• Stored items:
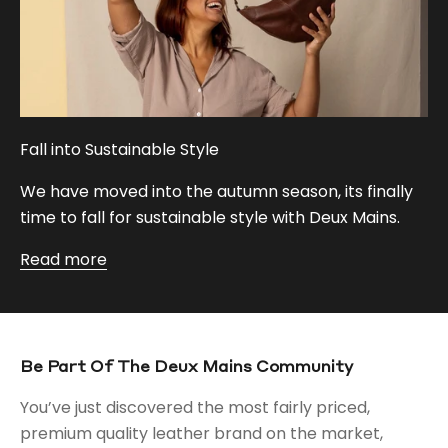
Fall into Sustainable Style
We have moved into the autumn season, its finally
time to fall for sustainable style with Deux Mains.
Read more
Be Part Of The Deux Mains Community
You’ve just discovered the most fairly priced,
premium quality leather brand on the market,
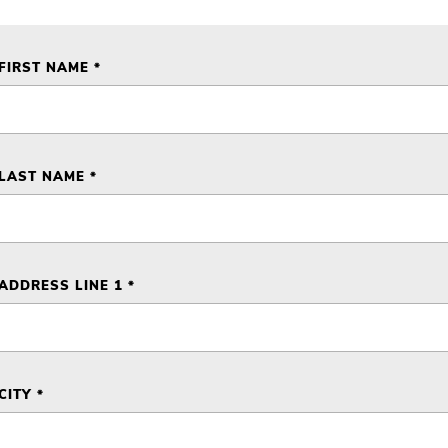
FIRST NAME *
LAST NAME *
ADDRESS LINE 1 *
CITY *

• REQUIRED WORK:
The line containing "premium quality leather" marks the start: set down exactly that line and every line after it through the last line of the data, without any pictures.

• REPLY:
premium quality leather brand on the market,
FIRST NAME *
LAST NAME *
ADDRESS LINE 1 *
CITY *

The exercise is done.